Our Neptunian narrator from Last and First Men returns, such to my chagrin. The novel starts with a hundred pages that covers many of the concepts that were so belabored in Last and First Men. This mostly consists of him telling the reader that Neptunian society is so far evolved and amazing that pathetic minds such as ours couldn't even begin to understand. We're too stupid and shortsighted to understand some of the concepts, so he doesn't even feel the need to bother trying to explain them.
To be honest, I skimmed and skipped over these pages, eventually resorting to reading summaries to understand what I'd missed. I usually have very good reading comprehension, but this tested even my limits, covering things that really had nothing to do with the very loose story Stapledon was trying to tell.
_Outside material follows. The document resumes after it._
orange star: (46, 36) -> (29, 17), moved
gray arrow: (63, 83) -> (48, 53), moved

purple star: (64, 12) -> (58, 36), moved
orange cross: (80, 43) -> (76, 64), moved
We're introduced to Paul, a "modern" (1930s) day man who the Neptunian is controlling by entering his mind in the past. The Neptunian is trying to effect changes in Paul to shift his thinking away from the "modern day" man and be more like the Neptunians, but honestly, it comes across as torture porn. The Neptunian fills Paul's head with horrific visions to change his personality into one of numbness.
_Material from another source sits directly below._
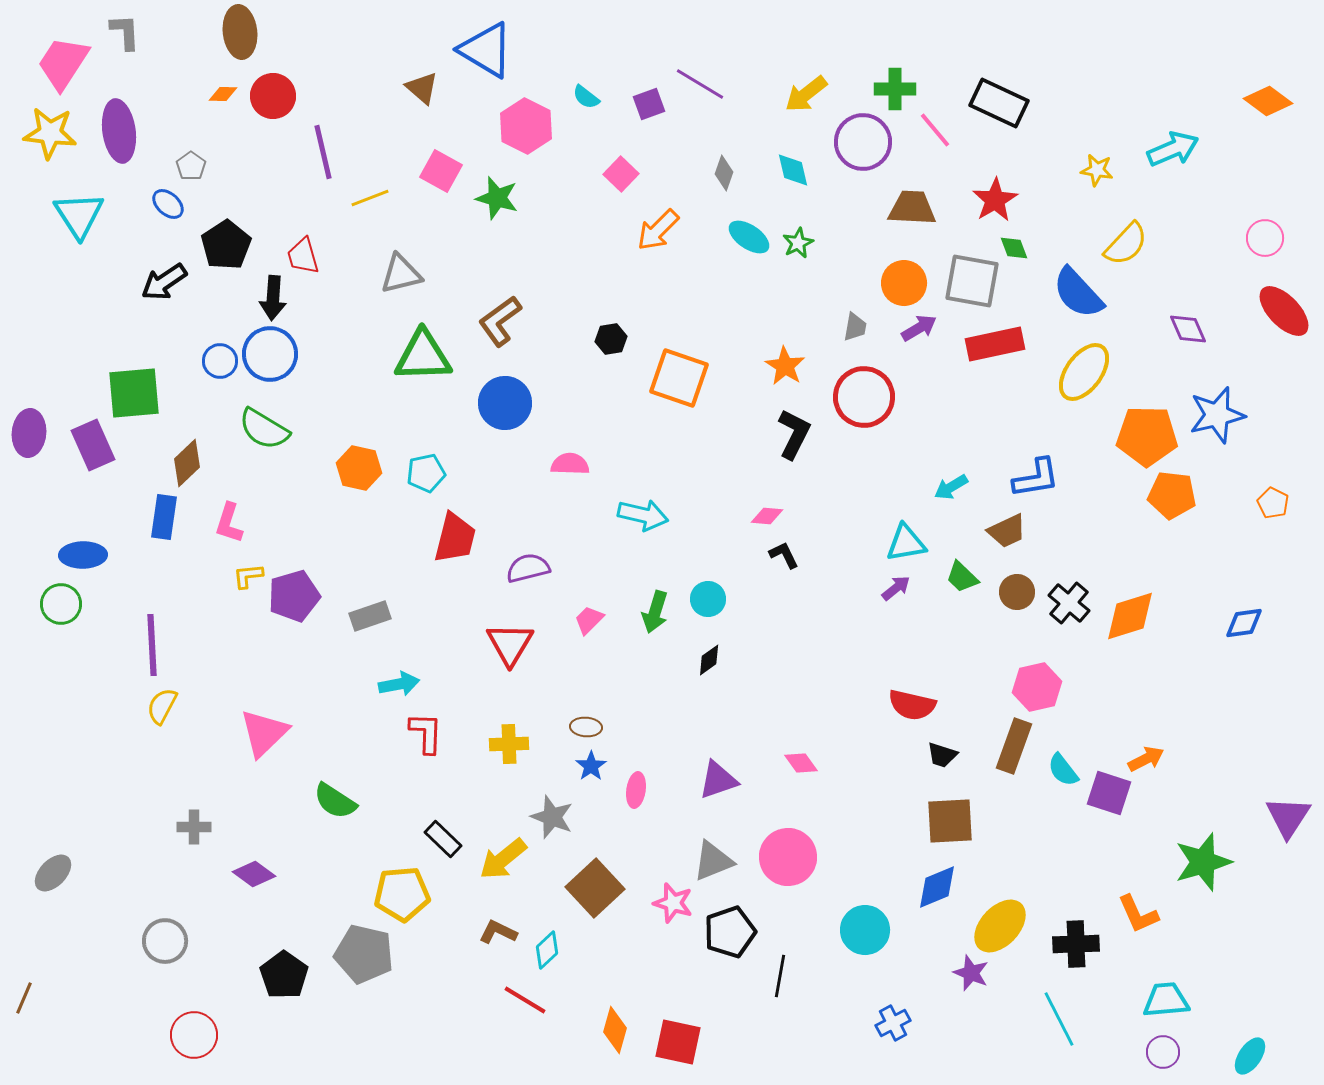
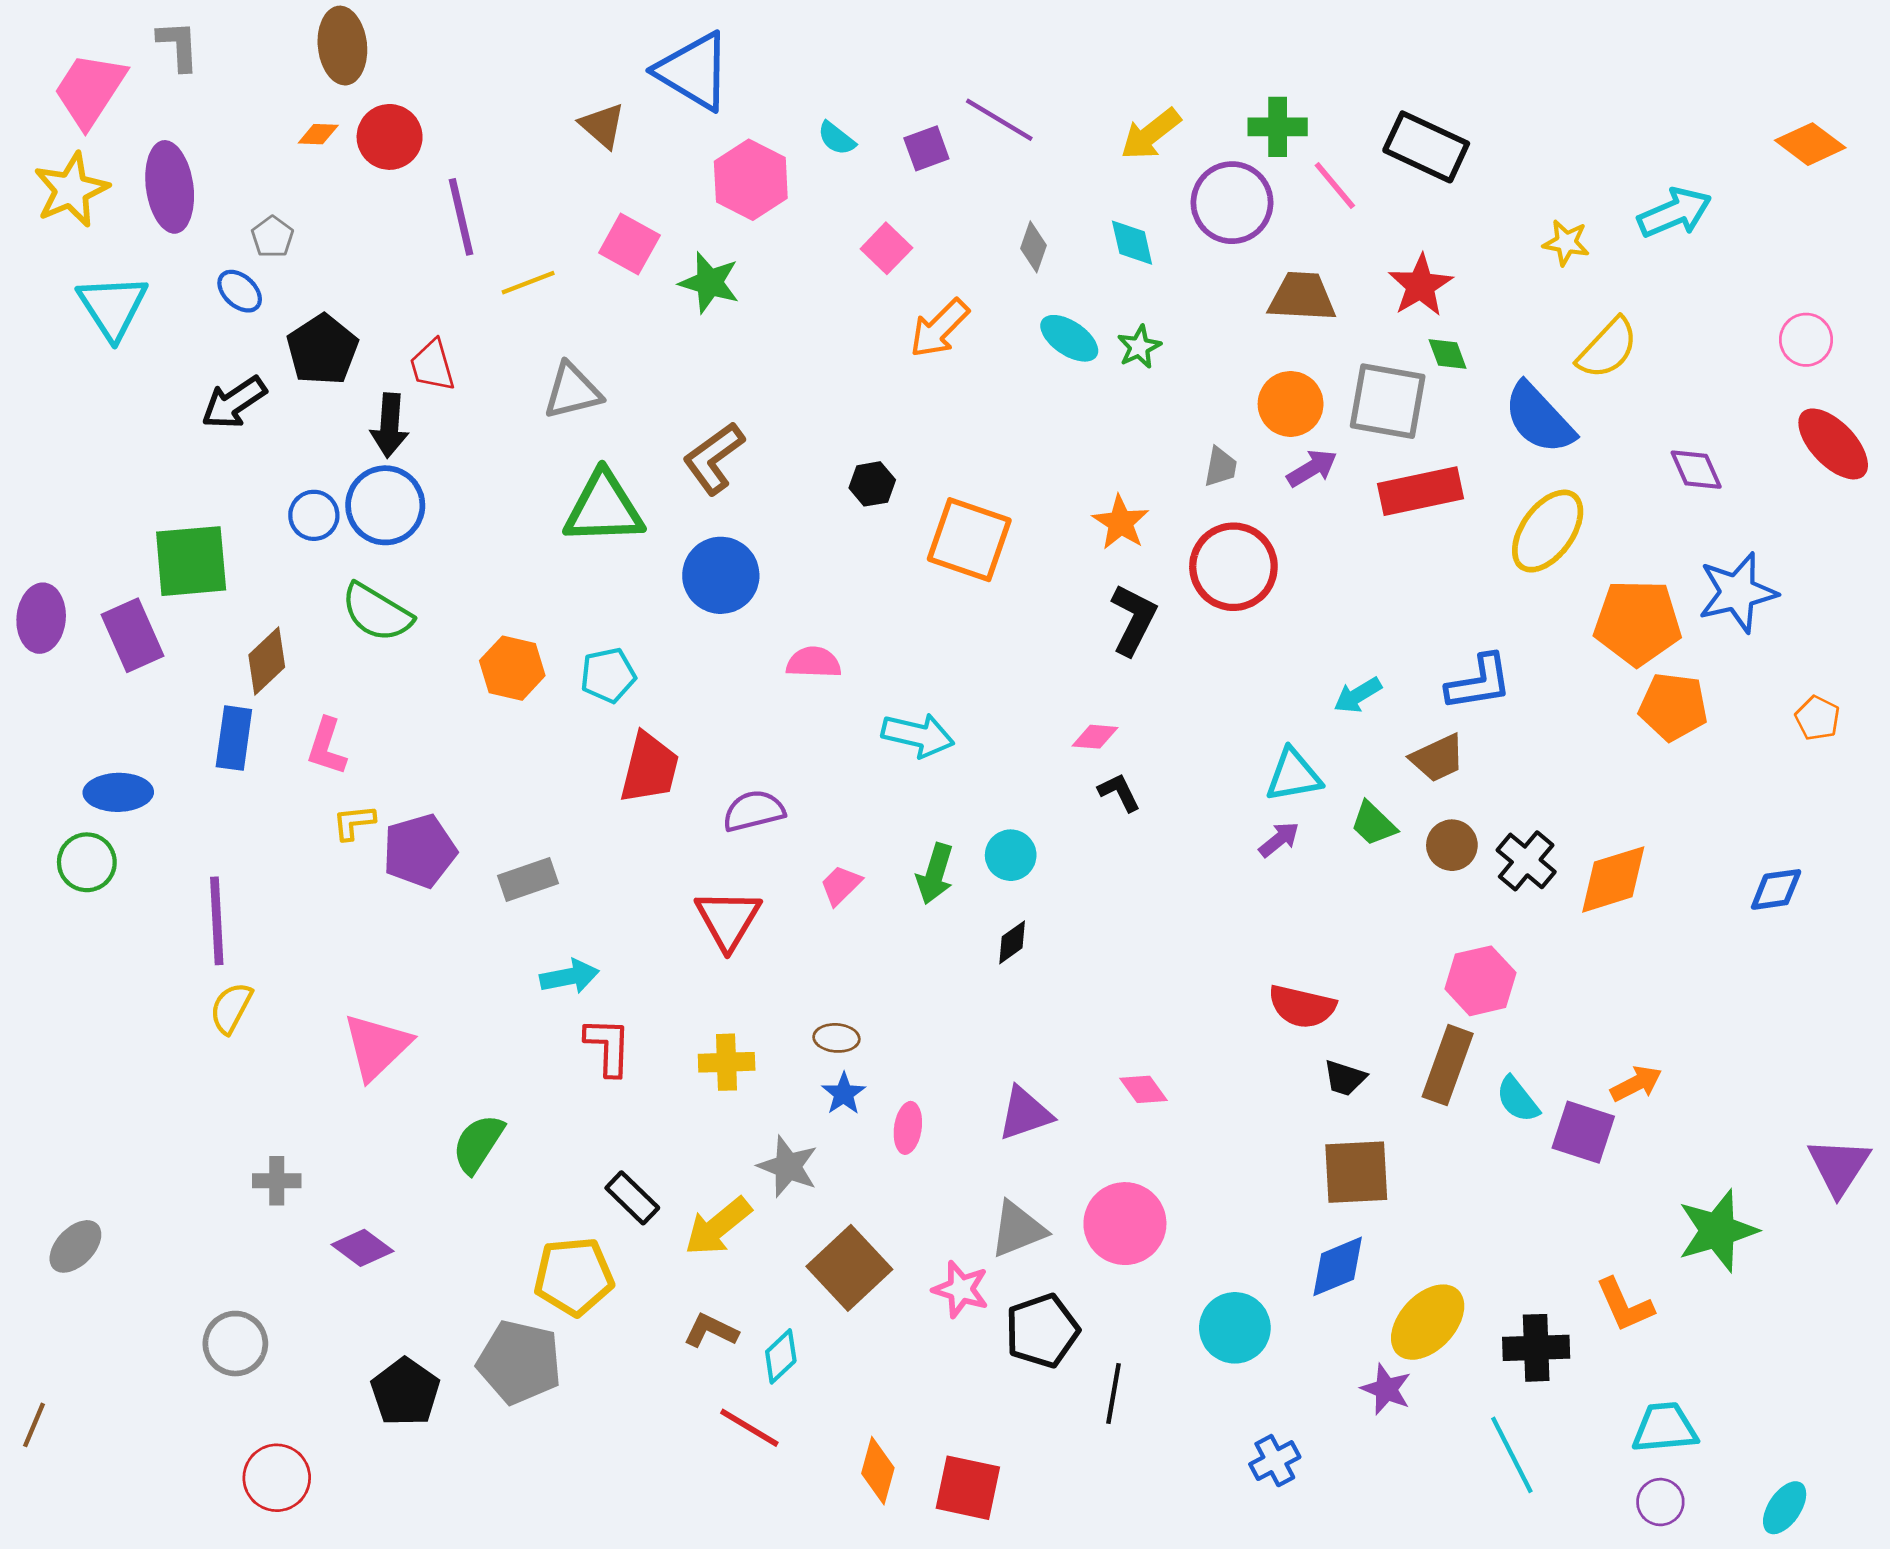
yellow star: (50, 133) -> (71, 190), turned -30
green semicircle: (335, 801) -> (478, 1144), turned 90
Paul is forced to be mean to his friends, reject a girl that he likes, and be completely horrid to people. At one point, he tries to save a small Jewish boy who is being picked on by a bully and grabs a hot coal from the fireplace to make the bully back off. The downside is that he's so numb to everything from the constant torture that the pain from the hot coal barely registers.
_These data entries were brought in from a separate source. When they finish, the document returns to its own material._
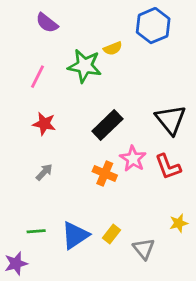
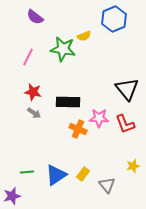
black rectangle: (107, 125) -> (68, 102), moved, turned 45
pink star: (133, 159) -> (99, 118), turned -30
gray arrow: (44, 172) -> (34, 113), moved, turned 80

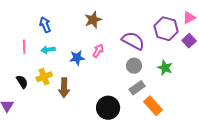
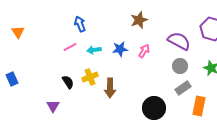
blue arrow: (45, 25) -> (80, 24), moved
pink line: (24, 47) -> (70, 47), turned 64
blue star: (77, 58) -> (120, 49), moved
orange rectangle: (153, 106) -> (199, 106), turned 54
He becomes a teacher and one day after class, he experiences a breakdown. In our modern day, one could say he's having PTSD flashbacks. Does the Neptunian offer him sympathy? Nope! It gives him increased awful visions to make him more numb and change him closer to the author's personal philosophy.
Before Paul can sign up to go off to World War I, though, the Neptunian vomits up another 80 pages (Yes, I checked) of the author's personal views disguised as the Neptunian view of Europe, the war, Earth. I started to waver and eventually skipped this section of the book.
I picked back up with Paul driving an ambulance during the War, but by this time the book had completely lost my attention.
It's never really explained what end goal the Neptunian had for Paul's personality. It felt like Paul was being driven to a psychopathic break while being completely isolated from everyone and everything he cared for. Surely, if the goal was to change something, wouldn't that be easier if Paul had a support group of really good friends?
I rated this 2 stars. This may seem weird for a book that I didn't finish, but I did like a few things.
One intriguing aspect of Neptunian society was their contrasting attitudes towards sex and eating. While public sexual relations were accepted, eating was considered taboo, requiring mouths to be covered with aprons. This juxtaposition, while interesting, felt somewhat disconnected from the main narrative, highlighting Stapledon's tendency to introduce intriguing concepts without fully exploring them.
Stapledon also implied that Paul had attraction to both male and females. At one point, he is enthralled by a priest named Archangel. This is very progressive for a book written in the early 1930s and serves to give Paul at least some background. Too bad nothing much was done with it.